◆ Task to carry out: From the records below, give the number of lines that include the word "button". Add no other words.

(Data extracted from a collection)
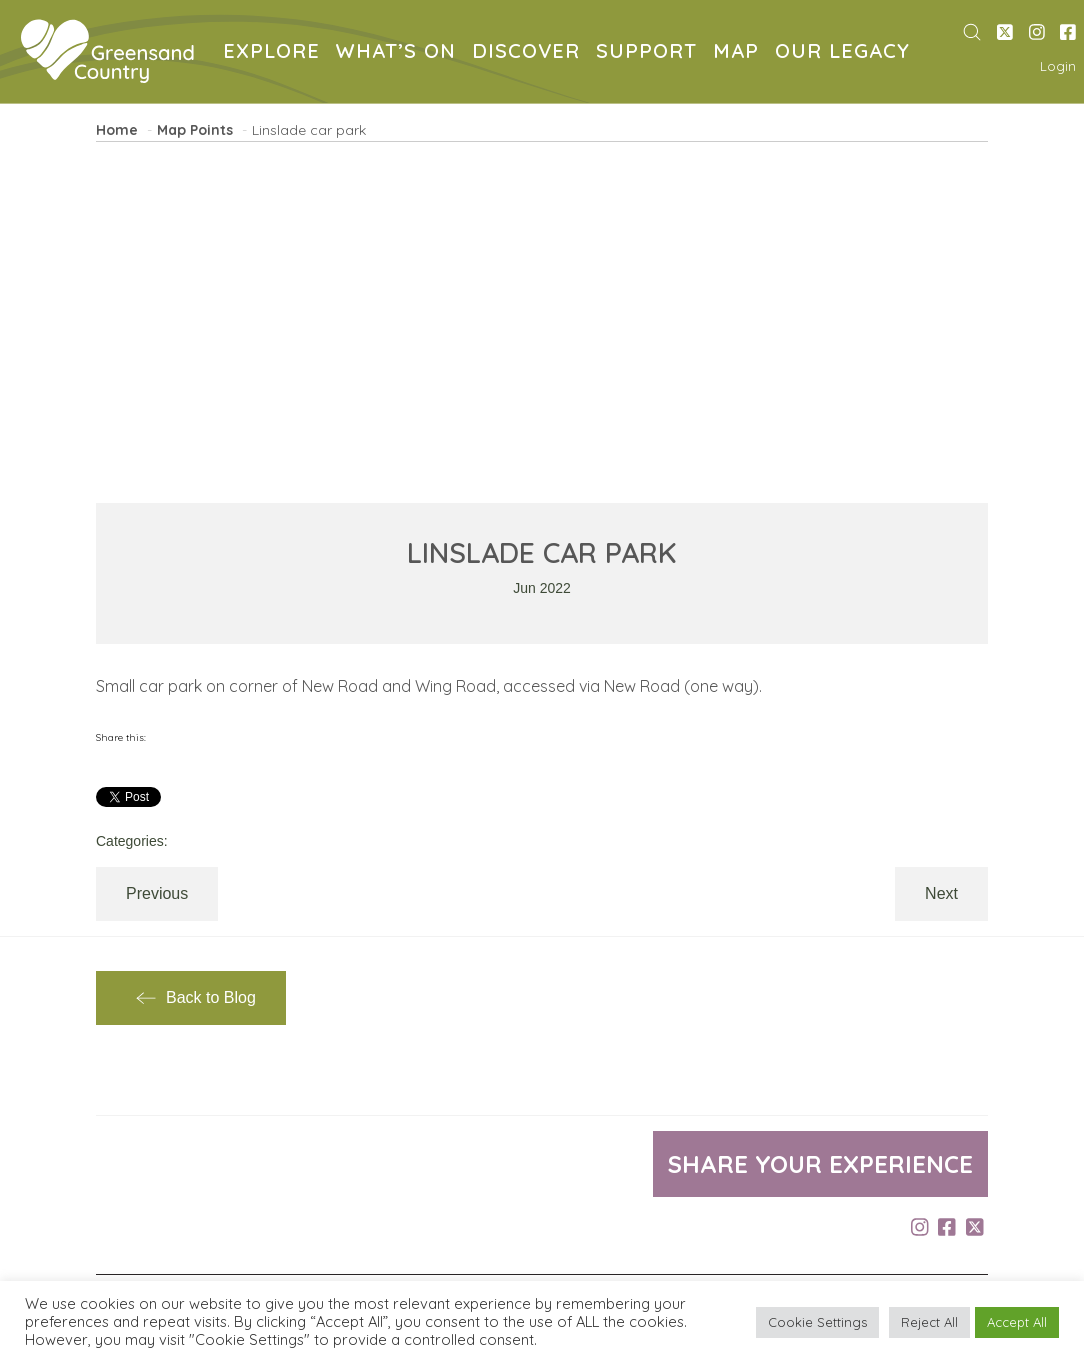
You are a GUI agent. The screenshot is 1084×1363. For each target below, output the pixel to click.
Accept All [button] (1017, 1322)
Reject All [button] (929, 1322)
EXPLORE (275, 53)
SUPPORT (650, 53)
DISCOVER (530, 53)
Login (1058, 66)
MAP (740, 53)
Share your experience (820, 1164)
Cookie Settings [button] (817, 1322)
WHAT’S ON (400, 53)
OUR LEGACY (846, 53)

◆ Exercise output: 3